With most nights below freezing, the ski areas are busy making snow for skiers and snow boarders alike. There are few better ways to enjoy a crisp winter day than carving your way down a mountain of packed powder. Skiing gives you a wonderful way to work out your legs and challenge your balance and agility while you breathe fresh air.
Let’s look at three aspects of fitness that can enhance any skier’s ability: strength, balance and flexibility. Each area is equally important and the integration of them can both reduce the risk of injury and rapidly advance your skiing ability.
Strength can be divided into two distinct topics. The first, called core strength, refers to strengthening the trunk and pelvic muscles. The importance of core strengthening cannot be overemphasized. You need a strong and stable trunk and pelvis to functionally strengthen the rest of your body and have it all work in a coordinated way. The popularity of Pilates exercises has brought core strengthening to the forefront.

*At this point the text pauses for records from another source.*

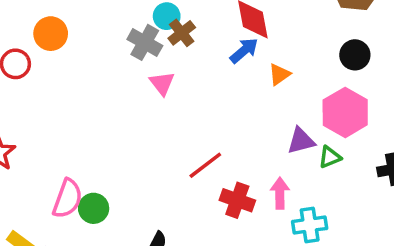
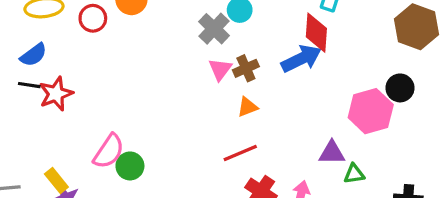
brown cross: (182, 33) -> (246, 68), moved
blue arrow: (244, 51) -> (301, 59), size x1.4
orange triangle: (279, 74) -> (247, 107), moved
pink hexagon: (345, 112) -> (371, 111), moved

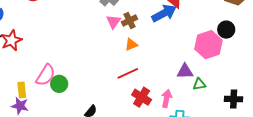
yellow rectangle: (56, 181) -> (22, 90), moved, turned 35

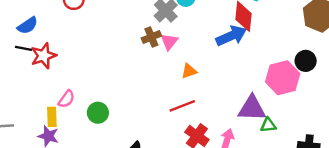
brown cross: (130, 20) -> (151, 37), moved
purple triangle: (185, 71) -> (252, 108), size x1.4
pink semicircle: (46, 75) -> (66, 99), moved, size x0.7

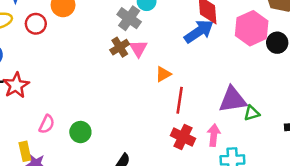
pink hexagon: (283, 78) -> (252, 28), moved
red line: (182, 106) -> (180, 100), moved, turned -50
yellow rectangle: (52, 117) -> (25, 151), moved

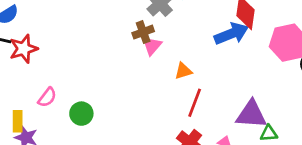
pink triangle: (138, 48) -> (152, 46), moved

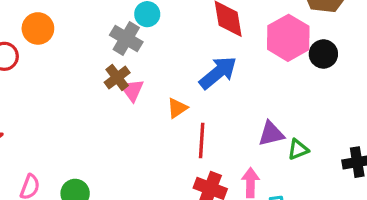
blue arrow: (231, 34) -> (218, 73), moved
purple triangle: (251, 114) -> (271, 134), size x0.7

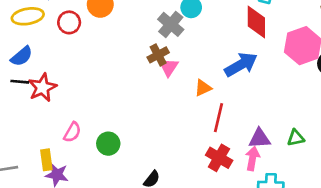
purple triangle: (271, 134) -> (260, 138), moved

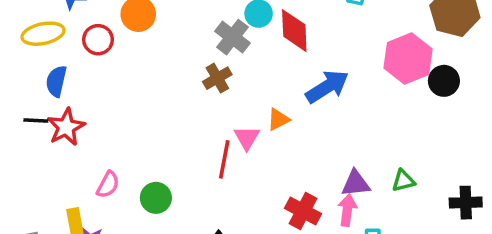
red diamond: (256, 22) -> (294, 31), moved
blue semicircle: (22, 56) -> (56, 81), moved, turned 145
pink triangle: (169, 67) -> (247, 138), moved
red line: (218, 118) -> (224, 159), moved

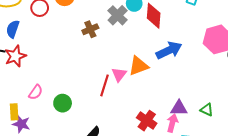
brown cross: (217, 78) -> (90, 29), moved
orange triangle: (278, 119) -> (139, 66), size x1.5
green triangle: (403, 181) -> (207, 110), turned 32

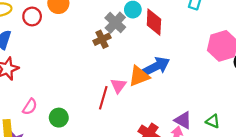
brown cross: (90, 29) -> (102, 39), moved
blue arrow: (169, 50) -> (156, 66), moved
purple triangle: (179, 108) -> (183, 120), turned 30

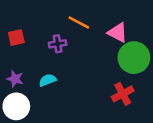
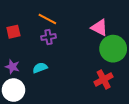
orange line: (79, 23) -> (47, 19), moved

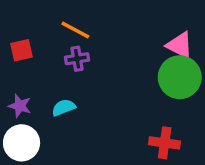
pink triangle: (99, 27) -> (180, 45), moved
red cross: (104, 79) -> (165, 143), moved, turned 36

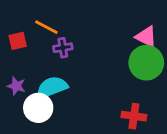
orange line: (75, 30) -> (46, 27), moved
cyan semicircle: (64, 108) -> (52, 87), size x1.6
white circle: (22, 143) -> (38, 108), moved

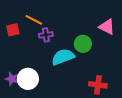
green circle: (146, 63) -> (83, 44), moved, size x0.7
purple star: (16, 86) -> (12, 79), moved
cyan semicircle: (52, 87) -> (63, 57), moved

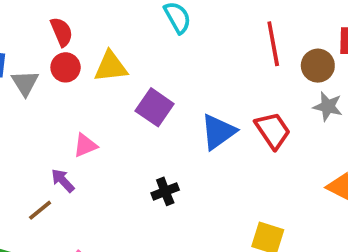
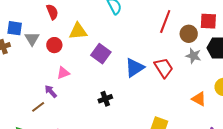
red line: (273, 44) -> (165, 21), turned 30
red circle: (66, 67) -> (54, 45), moved

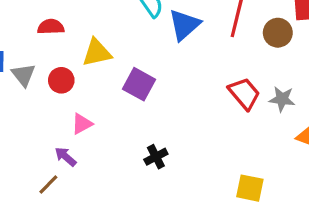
red semicircle: (52, 12) -> (51, 27), turned -63
gray star: (193, 56) -> (282, 99), moved
blue triangle: (134, 68) -> (184, 25), moved

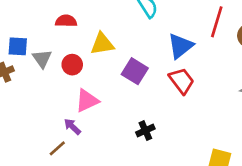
blue triangle: (184, 25) -> (180, 46), moved
red trapezoid: (244, 94) -> (182, 81), moved
pink triangle: (82, 124) -> (87, 101), size x1.4

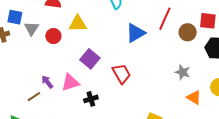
purple square: (135, 71) -> (90, 59), moved
red trapezoid: (182, 81) -> (122, 74), moved
pink triangle: (87, 101) -> (70, 82), moved
black cross: (145, 131) -> (91, 99), moved

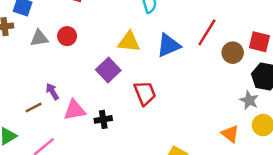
yellow triangle: (78, 24) -> (129, 42), moved
gray triangle: (32, 28) -> (39, 38), moved, turned 42
gray star: (183, 72) -> (249, 100), moved
pink triangle: (70, 82) -> (75, 110), moved

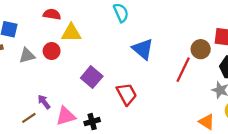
red line: (207, 32) -> (183, 70), moved
yellow triangle: (129, 42) -> (71, 33), moved
blue triangle: (169, 45) -> (143, 49), turned -50

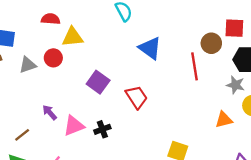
red line: (183, 70) -> (195, 66), turned -30
brown line: (29, 118) -> (22, 135), moved
orange triangle: (207, 122) -> (224, 120), turned -42

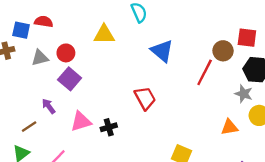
red semicircle: (51, 19) -> (44, 22), moved
yellow triangle: (73, 37) -> (104, 34), moved
red line: (195, 66) -> (205, 72), turned 32
purple square: (98, 82) -> (70, 79), moved
purple arrow: (50, 112) -> (49, 106), moved

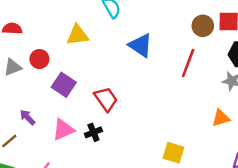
brown circle: (223, 51) -> (203, 26), moved
purple square: (70, 79) -> (64, 85), moved
red trapezoid: (145, 98) -> (106, 99), moved

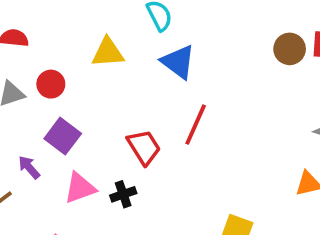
blue triangle: (141, 45) -> (178, 62), moved
red line: (188, 63) -> (196, 125), moved
purple square: (64, 85) -> (63, 136), moved

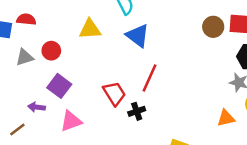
purple arrow: (29, 167) -> (36, 107), turned -42
black cross: (123, 194) -> (137, 111), moved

After you have checked with your doctor, do simple core exercises, including sit-ups, pelvic tilts and bridging on an exercise ball. The ball should be sized to allow your hips and knees to position at 90 degrees of bend when you lie on the floor and rest your heels on top of the ball. For instruction in core stability exercises, look for a specific class or check with a physical therapist in your area. These exercises work your abdominal and back muscles and challenge your ability to keep your body stable on the ball.
The second aspect of strengthening includes more specific training to the legs. These include jumping drills, sliding lunges, double leg squats, simple leg squats, and work exercises to strengthen hamstrings and buttocks muscles. The difference between doing these types of strength training exercises and working out on Nautilus equipment or weight equipment is that these exercises incorporate a functional aspect to your training. In many ways they duplicate the position and speed that your body needs to coordinate skiing movements, and therefore they more quickly improve your skiing.
Next, focus on balance. Simply standing on one leg and balancing with your eyes open, then closed, is a good way to start. Then work to balance on a piece of foam, rope or balance board. Try doing some of the squatting exercises while you stand on foam or a pillow. These are different ways you can challenge your balance while you increase your strength.
Last, flexibility must be addressed. In addition to general flexibility of your trunk, arms and legs that can be achieved through yoga, ankle flexibility plays a very important role inside your ski boot. If your ankles are tight, you will have difficulty raising the balls of your feet while your heels stay on the ground. Improve the flexibility of your ankles by stretching your calf muscles. While you stand, bring your knee forward over your toes and keep your heel flat on the floor.
If ankle tightness is a chronic problem, or if you have had ankle or foot surgery, adapting your ski boots may be a good solution while you work on flexibility. Placing a heel wedge in each boot will assist you in staying forward and balanced on your skis.
Women skiers may want to consider custom fitted boot liners. This is because many women have narrow heels and this translates into excessive motion of the heels inside your boots. This motion will prevent you from getting more out of your edging.
Try this quick test: Stand on a flat surface in your skis and ski boots. Look down at your skis. If they roll either inward or outward, you may need some external adjustment to your ski boots. One side or the other may need to be ground down. For people with pronated feet, skis typically roll inward. Have your skis checked by your ski shop.